Fripp, um dos maiores autoritários e luciferinos criadores
do rock contemporâneo, sentiu-se como tubarão
em águas ensanguentadas, ao exercer a sua veia de guru
em "Let the Power Fall", álbum de 1981, em
que as suas "frippertronics" anunciam em cinco etapas
(começando em "1984" e terminando em "1988")
a chegada da idade do gelo. Bowie, sempre mais teatral, dez
anos antes da data "fatídica", povoou o seu
álbum de 1974, "Diamond Dogs", de fúria,
electricidade e mutações, encenando a reclusão,
mas também a revolta e o espectáculo, no circo
do "rock 'n' roll".
Falta falar da obra-prima gravada por um músico
tão obscuro como fascinante: Hugh Hopper, baixista
dos Soft Machine e, até hoje, discreto inseminador
do melhor jazz de fusão feito na Grã-Bretanha
nas últimas três décadas. O álbum
intitula-se "1984" e foi editado originalmente em
1972, estando actualmente disponível em CD com o selo
Cuneiform.
Figura proeminente do movimento de Canterbury
(fez parte da banda seminal, Wilde Flowers), Hopper não
poderia ter-se afastado mais dos campos relvados e dos surrealistas
chás das cinco (suspeita-se que de haxixe...) que eram
timbre deste sub-género do Progressivo, do que se afastou
em "1984". Influenciado pelo minimalista Terry Riley
(nunca será demais salientar a importância que
teve para o rock mais experimental uma obra como "A Rainbow
in Curved Air"), pelas "tape collages" do homem
do Gong, Daevid Allen (nessa época envolvido na manipulação
de fitas com a música de Ornette Coleman e as vozes
de Ferlinghetti e William Burroughs) e pelo radicalismo revolucionário
de "Third" dos Soft Machine, Hopper conseguiu criar
o seu próprio mundo de sombras, tão ou mais
assustador que o de Orwell.
Com John Marshall (bateria), Pye Hastings (ilustre
da Caravan de canterbury, na guitarra), Lol Coxill (um dos
maiores excêntricos do jazz inglês, no sax soprano),
Gary Windo (outro tresloucado do sax, neste caso tenor, já
desaparecido, personagem inquieta que trouxe para o rock o
grito do "free"), Malcolm Griffiths e Nick Evans
(ambos eternos "session men" em permanente "deambilação"
entre o jazz e o rock, no trombone), Hopper ilumina com uma
lanterna furtiva os corredores de "Miniluv", "Minipax",
"Minitrue" e "Miniplenty". O baixo eléctrico
explode em graves onde a distorsão é levada
ao limite, "loops" sem saída são mordidos
pela serra eléctrica do free jazz.

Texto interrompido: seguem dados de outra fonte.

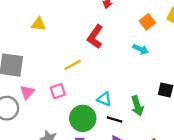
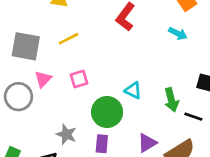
yellow line: (73, 65) -> (69, 39), moved
black line: (115, 119) -> (193, 117), moved

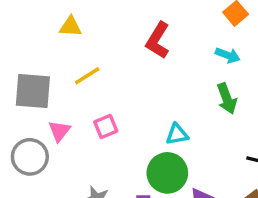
cyan triangle: (133, 90) -> (177, 134), turned -30
green arrow: (171, 100) -> (227, 99), moved
green circle: (107, 112) -> (167, 173), moved

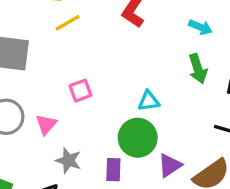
yellow line: (87, 76) -> (68, 23), moved
pink triangle: (59, 131) -> (46, 124), moved

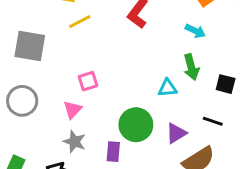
cyan triangle: (149, 101) -> (167, 88), moved
pink triangle: (46, 124) -> (73, 110), moved
purple triangle: (170, 165) -> (176, 133), moved

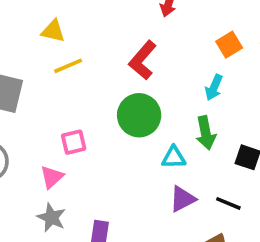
cyan arrow: (195, 31) -> (214, 87), turned 84
green circle: (136, 125) -> (139, 115), moved
purple triangle: (176, 133) -> (183, 199), moved

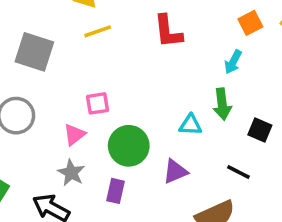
red L-shape: (143, 60) -> (168, 31), turned -51
green circle: (139, 115) -> (129, 146), moved
purple triangle: (183, 199) -> (175, 171), moved

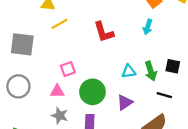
red L-shape: (168, 31) -> (104, 32), moved
green arrow: (222, 104) -> (151, 71), moved
pink triangle: (74, 135) -> (57, 91), turned 48

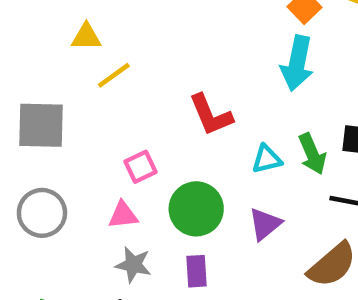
cyan arrow: (148, 27) -> (297, 63), size x1.6
red L-shape: (104, 32) -> (211, 115), moved

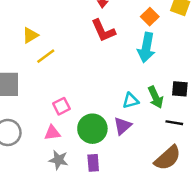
yellow triangle: (86, 37) -> (30, 35), turned -30
red L-shape: (211, 115) -> (103, 31), moved
purple triangle: (265, 224) -> (123, 126), moved

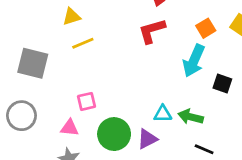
red L-shape: (103, 31) -> (152, 31), turned 84
black square: (180, 89) -> (222, 84), moved
green arrow: (156, 97) -> (191, 117), turned 115

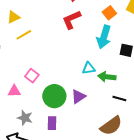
pink square: (86, 101) -> (32, 76), turned -32
cyan triangle: (163, 114) -> (89, 68), moved
pink triangle: (70, 128) -> (14, 91), moved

Imaginem o manicómio
onde o espírito de Robert Wyatt se refugiou em "Rock
Bottom". Desçam as escadas. O "1984"
de Hugh Hopper desenrola-se nas caves desse manicómio,
nas salas secretas onde se injectam estranhos soros e se corta
o cérebro dos doentes aos bocadinhos.
"Guerra é paz. Liberdade
é escravidão. Ignorância é força"
são, na obra de Orwell, os três lemas do Ministério
da Verdade. Hugh Hopper pronunciou-os ao contrário.